Viadotto dei Lavatoi (parzialmente) chiuso per lavori in corso

La chiusura di metà del viadotto dei Lavatoi non è stata indolore per la città, pur se in un sabato di inizio settembre.
La viabilità ne ha risentito moltissimo e non sono mancate code lungo le direttrici più importanti del capoluogo.
Ora si guarda con attenzione (e un po’ di paura) a domani mattina, e all’annunciato stop, per una decina di giorni, del tratto di via del Lavoro dalla rotatoria di via Belvedere a quella di via Tentorio. L’interruzione sarà nel senso di marcia Sud-Nord, quindi le auto non potranno transitare verso via Scalabrini.

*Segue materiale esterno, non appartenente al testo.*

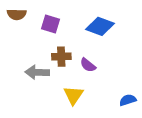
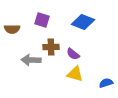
brown semicircle: (17, 14) -> (12, 29), moved
yellow triangle: (73, 95) -> (75, 74), moved, turned -48

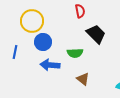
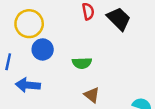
black trapezoid: (96, 34) -> (119, 19), moved
blue arrow: (50, 65) -> (28, 85), moved

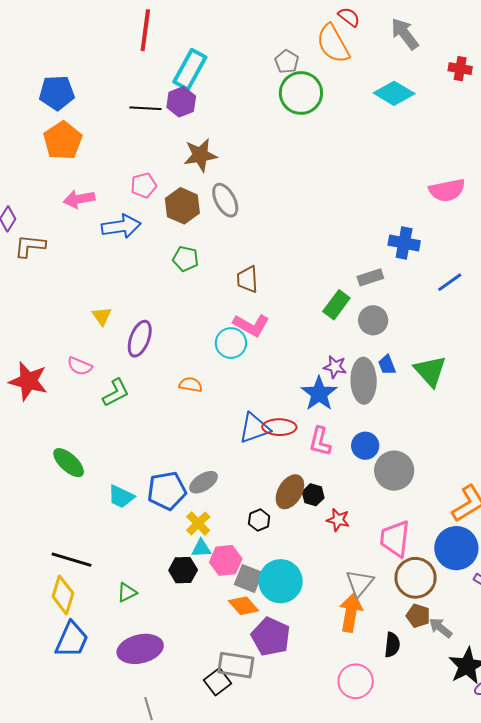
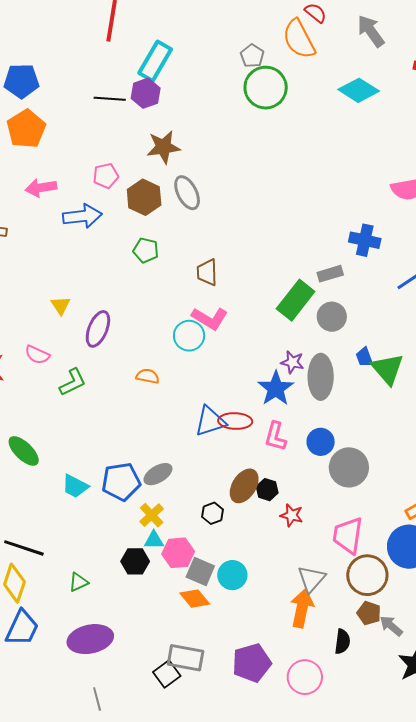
green rectangle: (336, 305) -> (296, 300), size x1.4
blue trapezoid: (387, 365) -> (364, 357), moved
cyan circle: (281, 581) -> (232, 575), size x0.7
purple pentagon: (271, 637) -> (252, 663), moved, turned 30

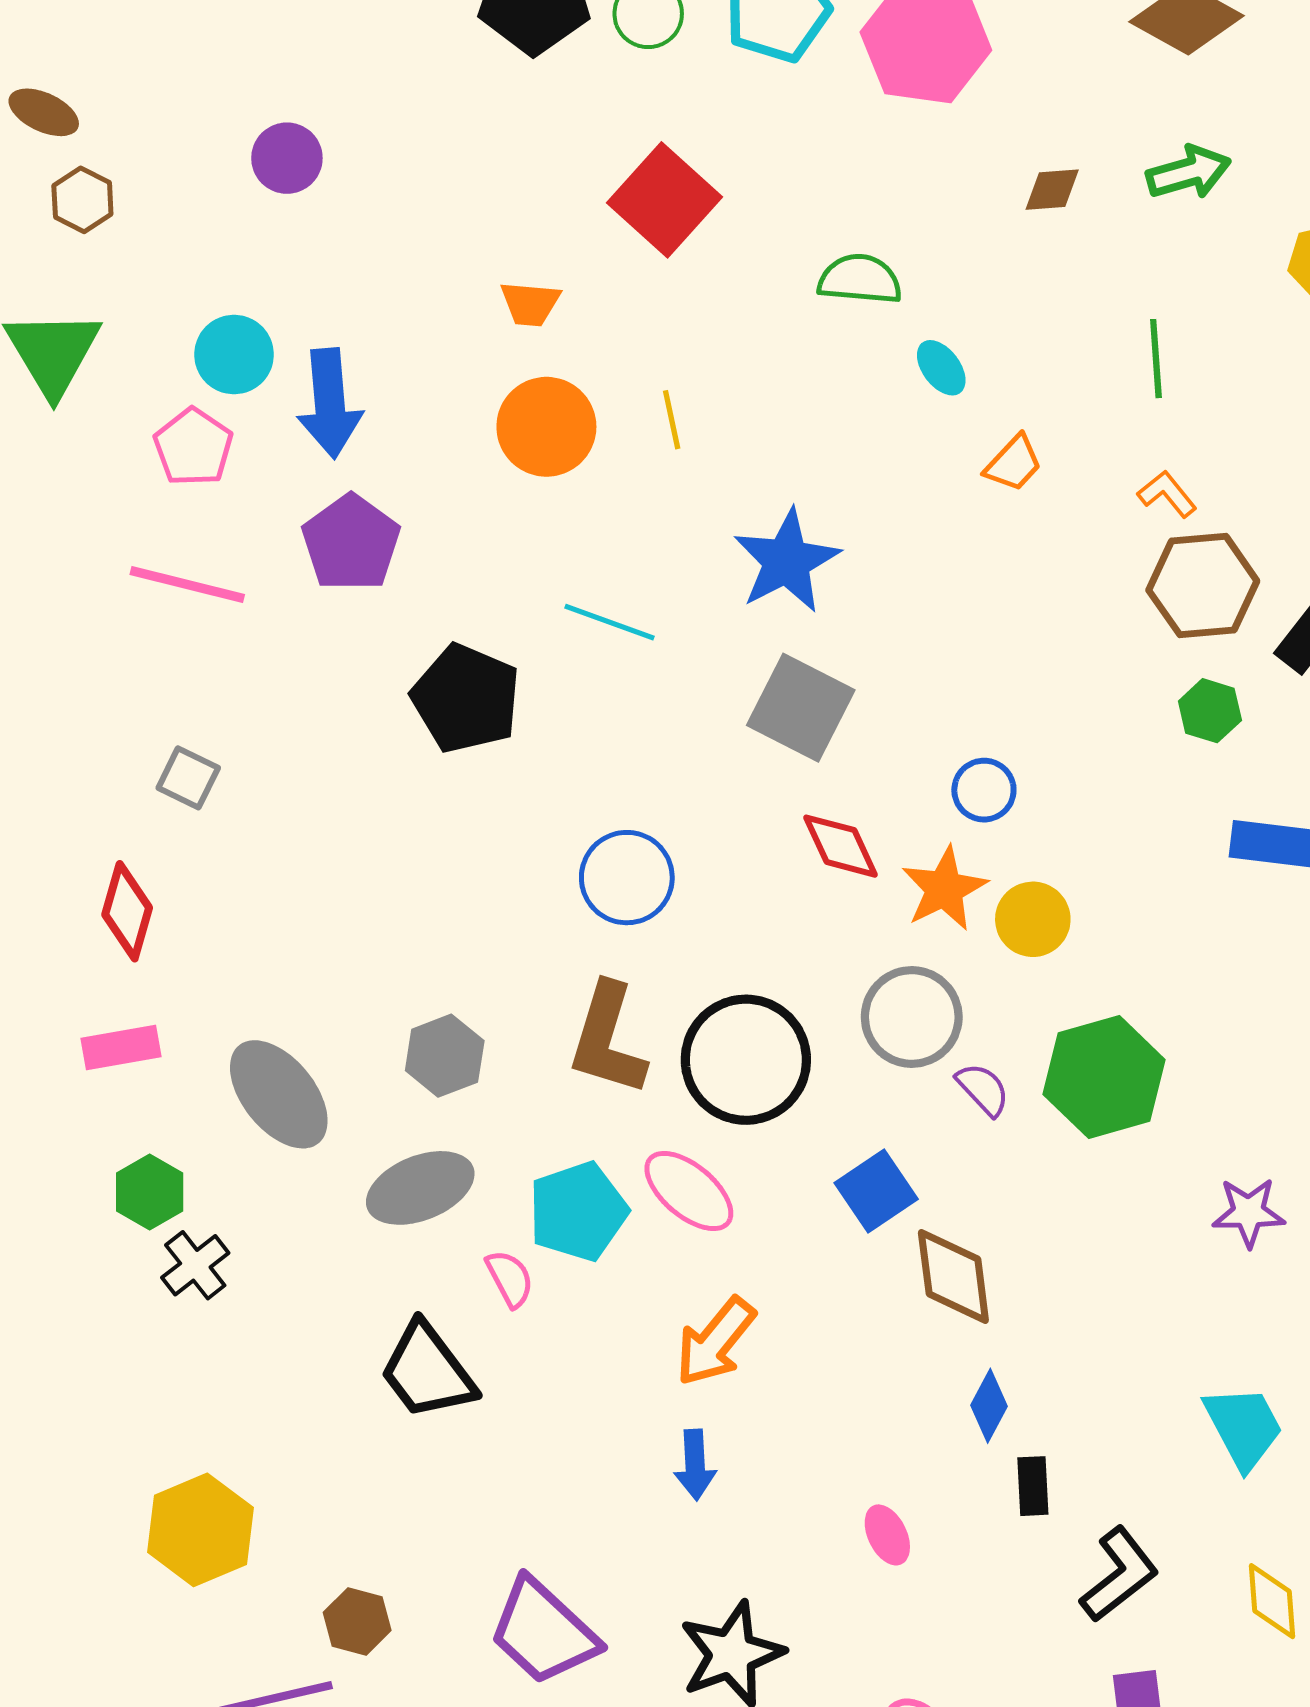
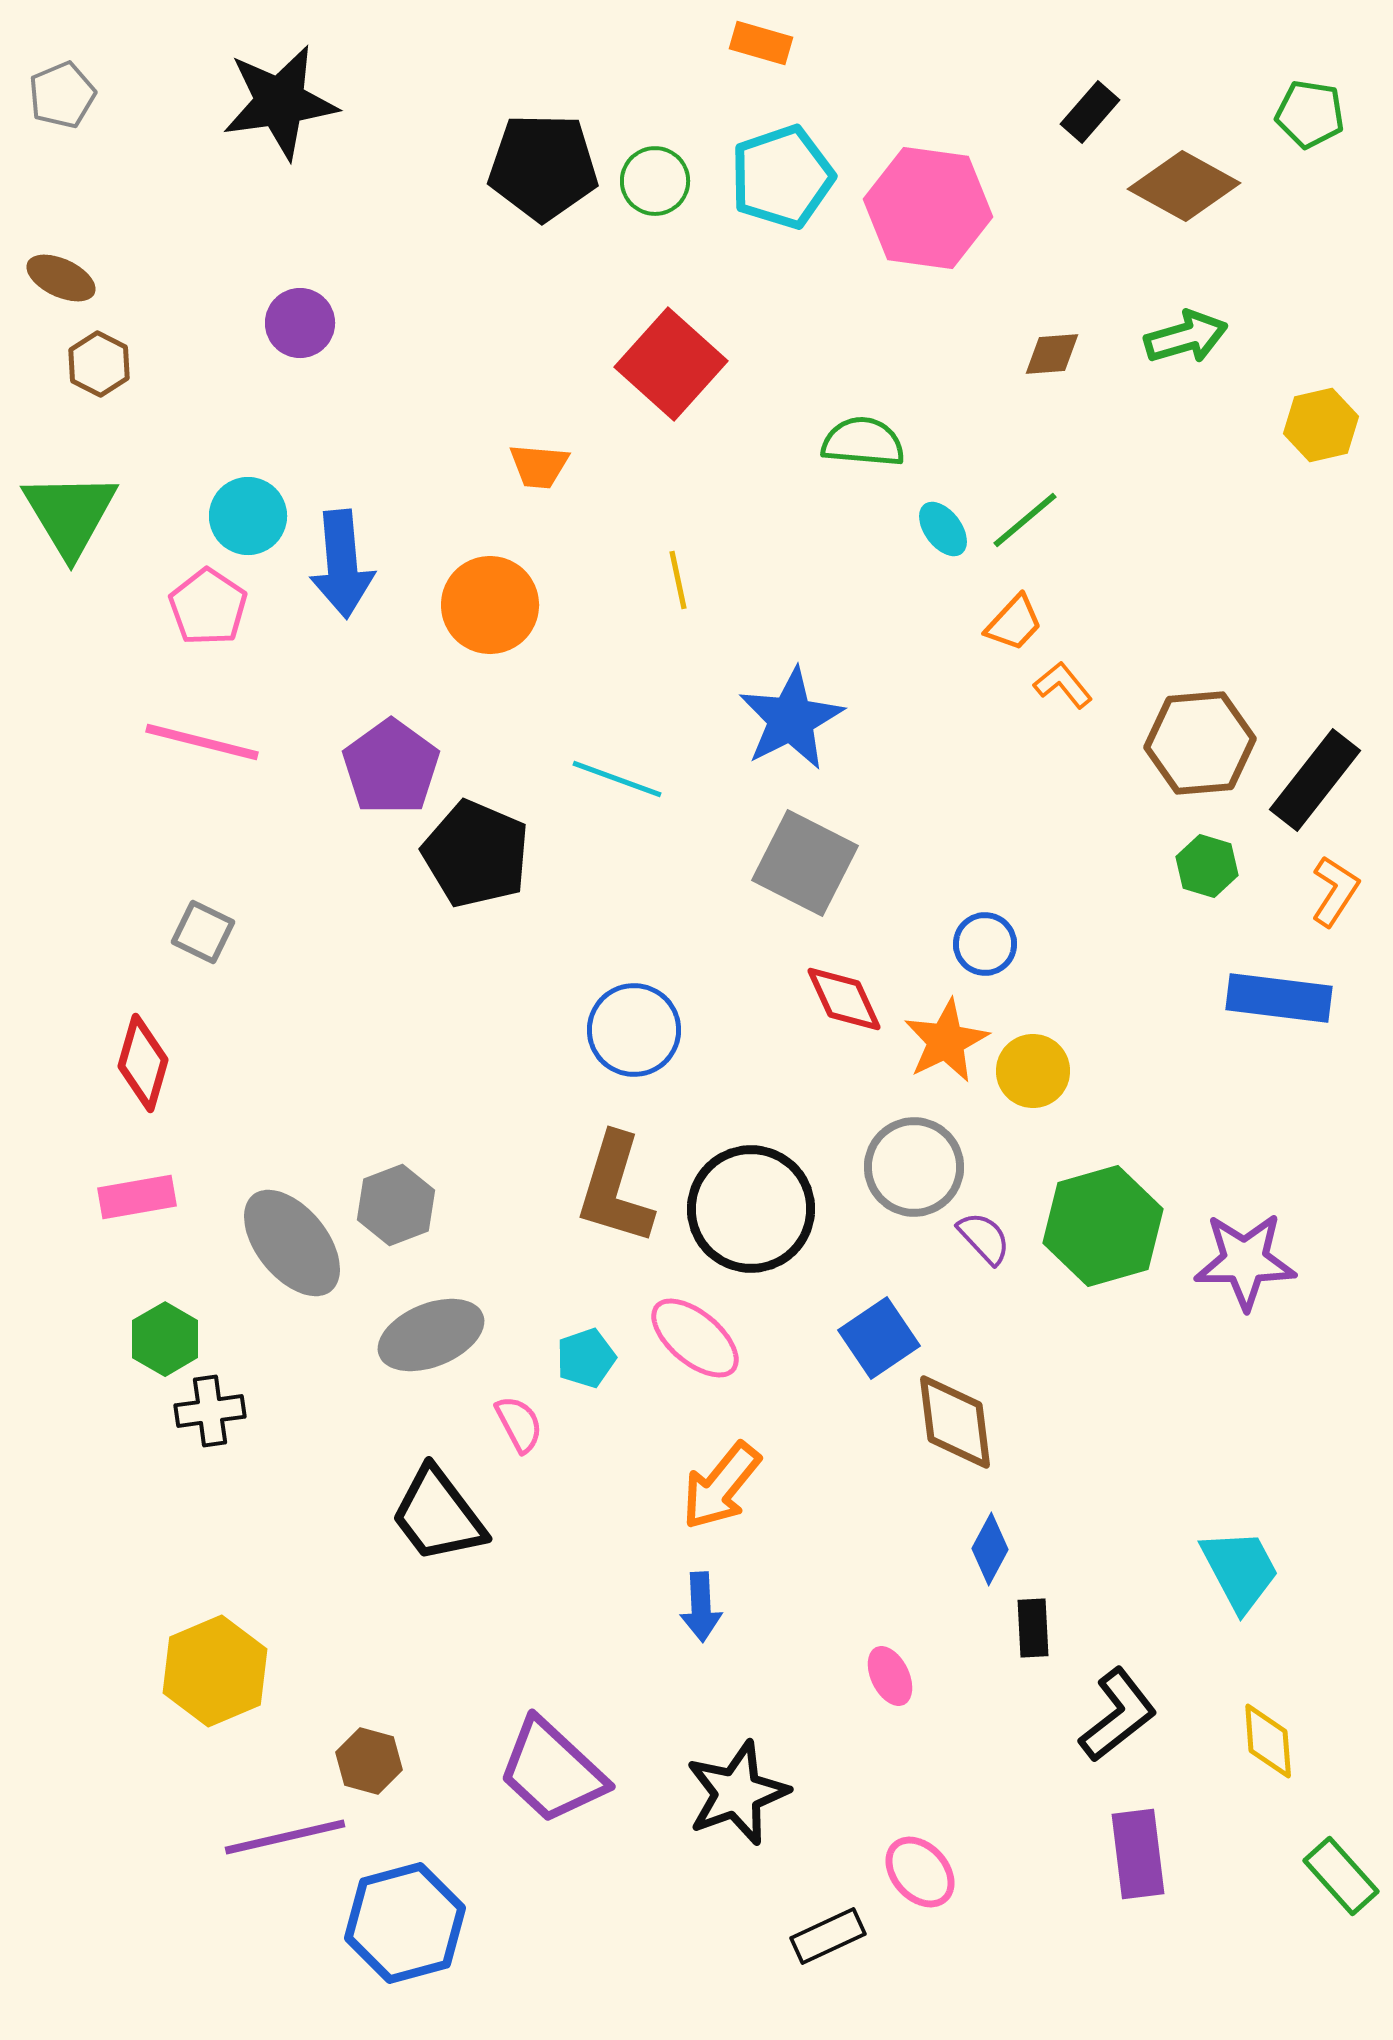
green line: (1156, 359) -> (1025, 520), moved, turned 54
orange circle: (546, 427) -> (490, 605), moved
orange L-shape: (1167, 494) -> (1063, 685), moved
purple pentagon: (351, 543) -> (391, 767), moved
gray hexagon: (445, 1056) -> (396, 1205), moved
cyan pentagon: (578, 1211) -> (586, 1358), size x0.6
purple star: (1249, 1212) -> (1245, 1261), moved, size x1.4
black cross: (195, 1265) -> (210, 1411), turned 30

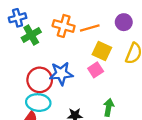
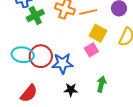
blue star: (61, 74) -> (62, 63), moved
cyan ellipse: (38, 103) -> (23, 55), moved

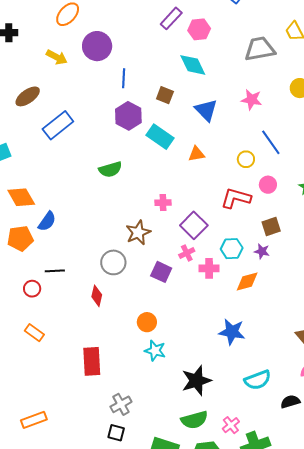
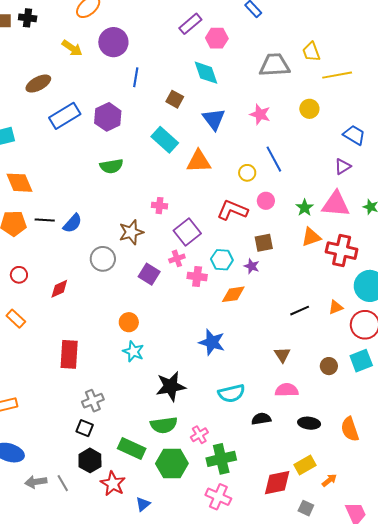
purple hexagon: (128, 116) -> (108, 117), moved
orange triangle: (196, 154) -> (199, 161), size x1.5
blue semicircle: (47, 221) -> (73, 223), moved
black line: (55, 271) -> (45, 220), moved
red diamond: (97, 296) -> (59, 289), moved, turned 45

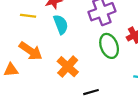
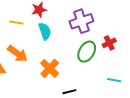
green ellipse: (109, 46) -> (87, 52), turned 50

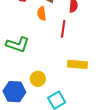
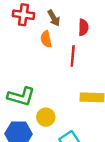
green L-shape: (18, 44) -> (21, 96), moved

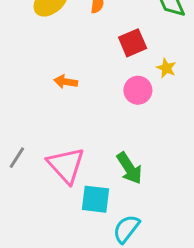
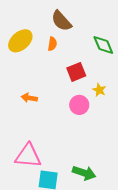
pink triangle: (66, 165) -> (28, 156), turned -44
green arrow: (129, 168) -> (84, 173), moved, turned -40

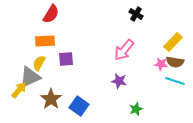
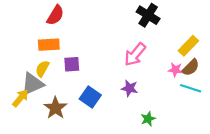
black cross: (136, 14) -> (148, 15), size x1.5
brown semicircle: (175, 62) -> (191, 68), turned -54
blue square: (79, 106) -> (90, 97), moved

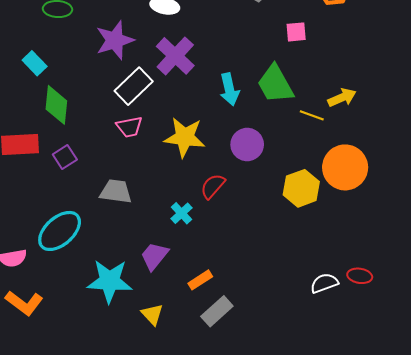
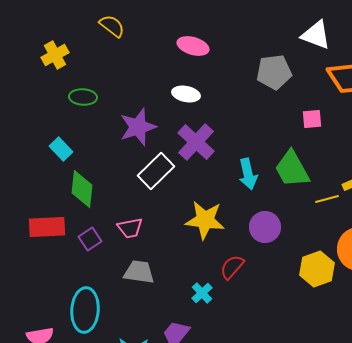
yellow line: (312, 115) -> (327, 199), turned -35
pink trapezoid: (129, 127) -> (130, 228), moved
cyan ellipse: (60, 231) -> (85, 310), turned -45

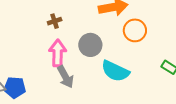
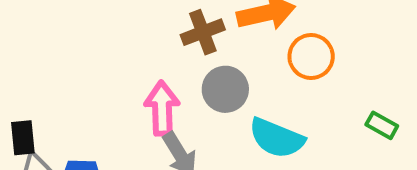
brown cross: (55, 21) -> (203, 32), moved, size x1.5

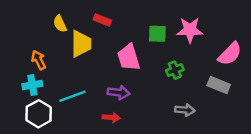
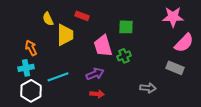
pink star: (190, 30) -> (173, 17), moved
green cross: (175, 70) -> (124, 56), moved
purple arrow: (119, 93) -> (95, 74), turned -30
red arrow: (111, 118) -> (97, 94), moved

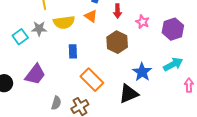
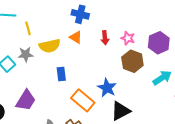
red arrow: (117, 11) -> (105, 38), moved
brown hexagon: (117, 42) -> (132, 61), moved
blue star: (142, 72) -> (107, 88), moved

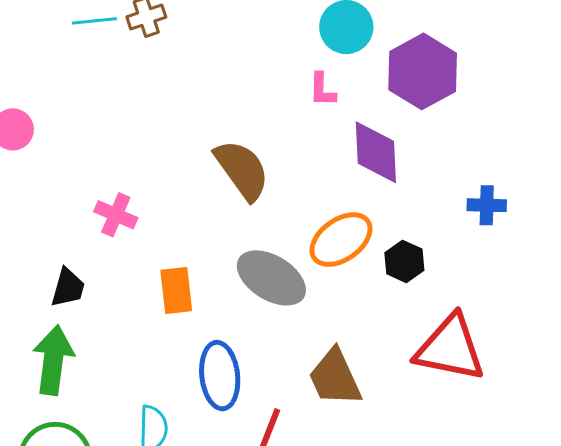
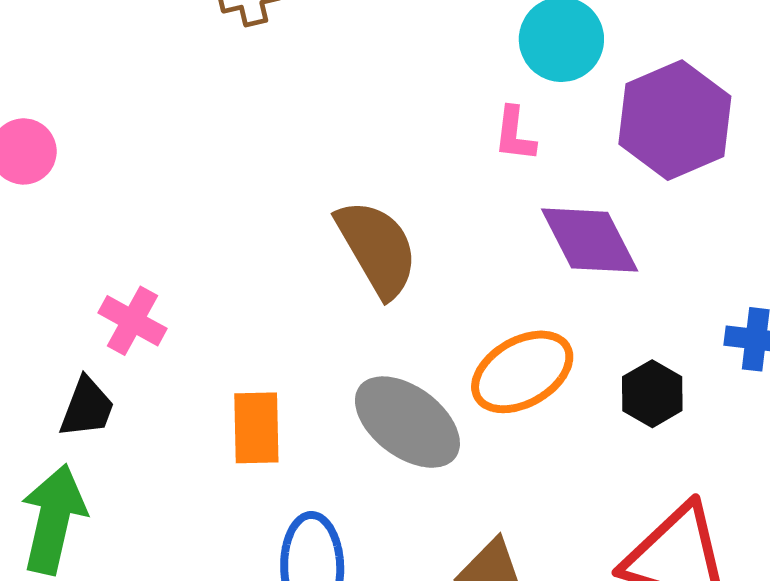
purple diamond: (376, 152) -> (590, 240), turned -30
pink cross: (116, 215) -> (132, 321), moved
black hexagon: (404, 261) -> (652, 394), moved

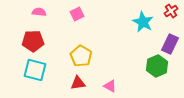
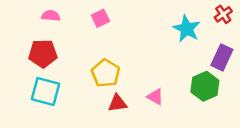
red triangle: (78, 83) -> (117, 103), moved
pink triangle: (110, 86) -> (155, 97), moved

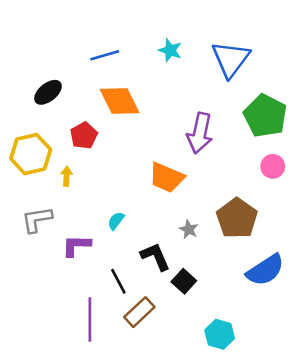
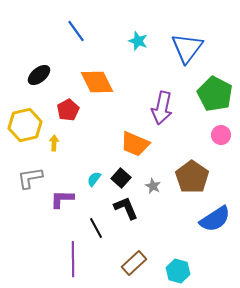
blue line: (105, 55) -> (76, 31), moved, turned 70
black square: (184, 281) -> (121, 178), moved
brown rectangle: (139, 312) -> (134, 263), moved

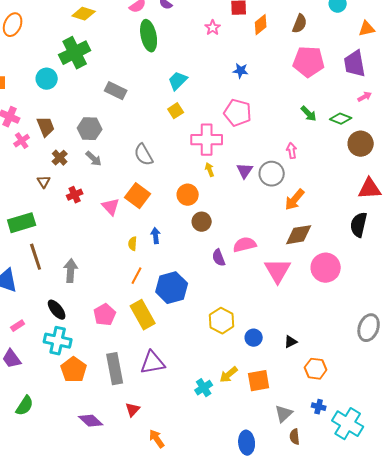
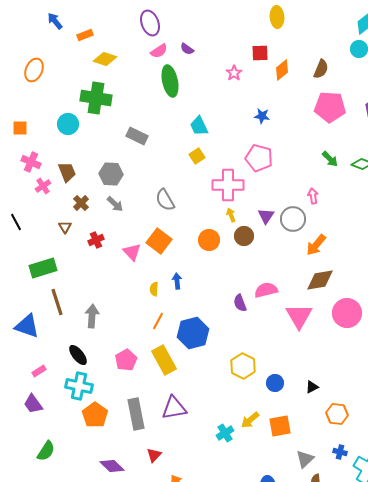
green cross: (75, 53) -> (96, 98), turned 36
cyan trapezoid: (178, 81) -> (199, 126), turned -70
brown circle: (202, 222) -> (244, 236), moved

È stata una settimana nera per le conseguenze dei cantieri sul traffico. A partire dal primo settembre, quando l’intervento di ComoCalor in via del Lavoro ha mandato in tilt tutta Como. Costretto a bloccare tutto, il Comune ha riprogrammato il cantiere per questo fine settimana. Si lavora senza sosta per limitare l’impatto ma la chiusura, da venerdì sera e fino alle 6 di domani mattina, in entrambe le direzioni di metà del viadotto dei Lavatoi (fra via Canturina e via del Lavoro) ha avuto comunque conseguenze negative, con lunghe code e rallentamenti sulla stessa Canturina e sulla Oltrecolle. Non il caos, ma quasi.
A dimostrazione della delicatezza di questi nodi di traffico. Disagi non di poco conto hanno dovuto affrontare gli automobilisti costretti ad attraversare le due direttrici di collegamento. E anche chi, in uscita dalla tangenziale di Como, ha seguito la deviazione. Ma a preoccupare, in prospettiva, è anche ciò che potrà succedere nei prossimi giorni. In seguito a un ulteriore incontro tra Comune e ComoCalor, è stato comunicato nelle scorse ore che – per consentire la prosecuzione dei lavori – una volta riaperti la rotatoria e il viadotto, a partire da lunedì e per una decina di giorni, sarà chiuso il tratto di via del Lavoro dalla rotatoria in via Belvedere alla rotatoria di via Tentorio. La zona interessata dal cantiere è uno snodo nevralgico per il traffico leggero e pesante in arrivo e in uscita dalla città. Senza dimenticare che il tutto accade all’inizio di un mese di ripartenza delle attività lavorative e, dopo un lungo stop imposto dalla pandemia, delle scuole.
Ieri, intanto, grossi volumi di traffico si sono avuti anche in uscita da Como in direzione Centro e Altolago, con la Regina presa d’assalto da molti turisti.